New Delhi: India’s kharif foodgrain output is expected to rise to 173.33 million tonnes in 2025-26, as plentiful monsoon rains boosted acreage and yields, the first advance estimates released by the Union agriculture ministry on Wednesday said.
The kharif output estimate is 3.87 million tonnes higher from last year. Rice production is expected at 124.50 million tonnes, up 1.73 million tonnes from the previous kharif season.
Maize output is projected to rise sharply by 3.49 million tonnes to 28.30 million tonnes, in a sign farmers are diversifying their crops to secure better prices amid strong demand from feed and starch industries.
Economists said that the increase in rice, maize and oilseeds output could ease supply pressures, and keep food inflation in check.
D.K. Joshi, chief economist at Crisil, said that the estimates were broadly in line with their expectations. “This has been a year of excess rain, but not all parts of the country were adversely affected. Other regions performed well, and overall we are doing reasonably well on agriculture,” he said. “The rabi outlook is also positive, so overall crop production should hold up.”
Coarse cereals production is pegged at 41.41 million tonnes, while kharif pulses are estimated at 7.41 million tonnes. Within pulses, tur production is expected at 3.59 million tonnes, urad at 1.20 million tonnes, and moong at 1.72 million tonnes.
Oilseed production is estimated at 27.56 million tonnes, led by groundnut at 11.09 million tonnes, which is 0.68 million tonnes more than last year. Soybean production is projected at 14.26 million tonnes. The higher oilseed numbers come at a time when edible oil inflation has moderated.
Later estimate
The first advance estimates have come out later than usual. The agriculture ministry typically releases the kharif projections in early November. In the release, agriculture minister Shivraj Singh Chouhan said that some regions reported crop losses due to excessive rainfall, while most areas benefited from a favourable monsoon that supported overall crop growth.
Sugarcane production is estimated at 475.61 million tonnes, up by 21 million tonnes, indicating a supportive cycle for crushing units in major producing states.
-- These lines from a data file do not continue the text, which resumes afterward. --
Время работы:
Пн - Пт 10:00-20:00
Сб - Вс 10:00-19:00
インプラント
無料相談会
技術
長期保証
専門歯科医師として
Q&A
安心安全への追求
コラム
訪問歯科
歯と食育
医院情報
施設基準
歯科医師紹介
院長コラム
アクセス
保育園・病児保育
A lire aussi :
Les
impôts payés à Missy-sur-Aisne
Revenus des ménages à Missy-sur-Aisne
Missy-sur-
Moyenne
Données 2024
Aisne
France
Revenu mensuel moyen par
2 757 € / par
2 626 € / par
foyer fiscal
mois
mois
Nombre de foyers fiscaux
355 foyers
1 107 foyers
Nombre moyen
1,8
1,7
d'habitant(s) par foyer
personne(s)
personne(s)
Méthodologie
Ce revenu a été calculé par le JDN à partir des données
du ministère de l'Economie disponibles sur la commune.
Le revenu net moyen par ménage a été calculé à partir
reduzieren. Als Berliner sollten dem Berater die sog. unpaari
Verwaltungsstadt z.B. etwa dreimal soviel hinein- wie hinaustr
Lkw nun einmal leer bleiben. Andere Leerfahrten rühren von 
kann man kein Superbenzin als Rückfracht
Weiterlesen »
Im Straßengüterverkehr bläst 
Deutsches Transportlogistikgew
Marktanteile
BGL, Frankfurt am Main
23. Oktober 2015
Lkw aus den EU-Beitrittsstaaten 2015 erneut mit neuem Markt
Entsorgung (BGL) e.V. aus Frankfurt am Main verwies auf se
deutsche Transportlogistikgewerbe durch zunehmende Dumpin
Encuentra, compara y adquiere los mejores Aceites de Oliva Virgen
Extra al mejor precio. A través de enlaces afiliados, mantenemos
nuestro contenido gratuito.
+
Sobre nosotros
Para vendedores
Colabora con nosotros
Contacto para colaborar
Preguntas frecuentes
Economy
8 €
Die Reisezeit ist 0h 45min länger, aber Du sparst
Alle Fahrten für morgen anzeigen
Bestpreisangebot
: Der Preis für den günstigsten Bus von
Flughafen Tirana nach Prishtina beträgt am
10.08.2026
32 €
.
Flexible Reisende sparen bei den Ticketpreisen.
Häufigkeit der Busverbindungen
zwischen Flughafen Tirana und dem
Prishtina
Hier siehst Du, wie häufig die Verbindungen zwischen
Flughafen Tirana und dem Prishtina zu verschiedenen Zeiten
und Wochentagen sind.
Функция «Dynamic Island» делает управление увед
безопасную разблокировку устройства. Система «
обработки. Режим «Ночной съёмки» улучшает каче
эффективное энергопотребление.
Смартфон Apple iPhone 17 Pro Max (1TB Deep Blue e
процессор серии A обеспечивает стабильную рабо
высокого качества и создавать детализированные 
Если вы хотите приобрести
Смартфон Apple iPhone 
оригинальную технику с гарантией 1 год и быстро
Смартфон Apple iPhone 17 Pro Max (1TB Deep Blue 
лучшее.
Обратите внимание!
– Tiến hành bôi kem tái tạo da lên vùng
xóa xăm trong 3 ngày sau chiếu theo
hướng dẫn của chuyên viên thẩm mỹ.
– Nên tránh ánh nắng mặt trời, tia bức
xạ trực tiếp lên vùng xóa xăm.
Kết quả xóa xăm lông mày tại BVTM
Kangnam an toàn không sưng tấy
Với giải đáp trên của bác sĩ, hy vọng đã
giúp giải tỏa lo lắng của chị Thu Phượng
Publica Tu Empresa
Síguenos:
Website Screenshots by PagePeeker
Cotton output is seen at 29.21 million bales of 170 kg each, almost unchanged from the 2024-25 level when production stood at 29.72 million bales. Industry officials say that the stagnant trend reflects reduced farmer enthusiasm for cotton, partly due to the government’s zero-duty import policy, which has weighed on domestic prices during peak arrivals.
The government has exempted customs duty on cotton imports till December-end.
Ganesh Nanote, a cotton farmer from the Vidarbha region in Maharashtra, said farmers had shifted a portion of their land to maize as cotton prices remained uncertain through the season. “Cotton hasn’t given steady returns for the last two years, and with the government allowing imports at zero duty, the rates fell further during peak arrivals,” said Nanote. “Many of us tried maize because the demand from feed mills is strong, and the crop is less risky in terms of input cost,” he said.
Essential for distribution scheme
A robust kharif production is seen as essential to meet the Centre’s continued free foodgrain distribution under the PM Garib Kalyan Anna Yojana. Under the scheme, the government provides additional 5 kg of free foodgrains every month to more than 80 crore beneficiaries under the National Food Security Act, and the Centre has extended the scheme to ensure continued support to low-income households.
Manish Daga, managing director of Cotton Guru, which helps farmers in the production process, said that India’s first advance estimates of 29.21 million bales of cotton output point to a below-normal cotton crop this year.
“In the near term, we expect tight availability of clean, ready-to-spin cotton, a firm basis for good grades, and higher dependence on imports to balance mill demand,” Daga said. “Lower-grade, rain-affected lots will continue to trade at discounts, so mills will likely rely on a mix of domestic and imported cotton, with parity shaped by the USD-INR trend, ocean freight and the pace of sales by Cotton Corporation of India (CCI).”
Daga said that the immediate priorities should include fast and transparent crop-loss audits at the state and district level to stabilise market expectations and prevent disorderly trading. “We also need to move from rejection to moisture management by publishing graded deduction slabs at APMCs and CCI centres, which will prevent distress sales and keep quality cotton flowing,” he said, adding that mills also need import policy clarity through March to secure affordable cover without facing stop-start volatility.
For the medium term, Daga said, “The focus should be on lifting yields through better seed choices, contamination control, nutrient and water management and integrated pest management.”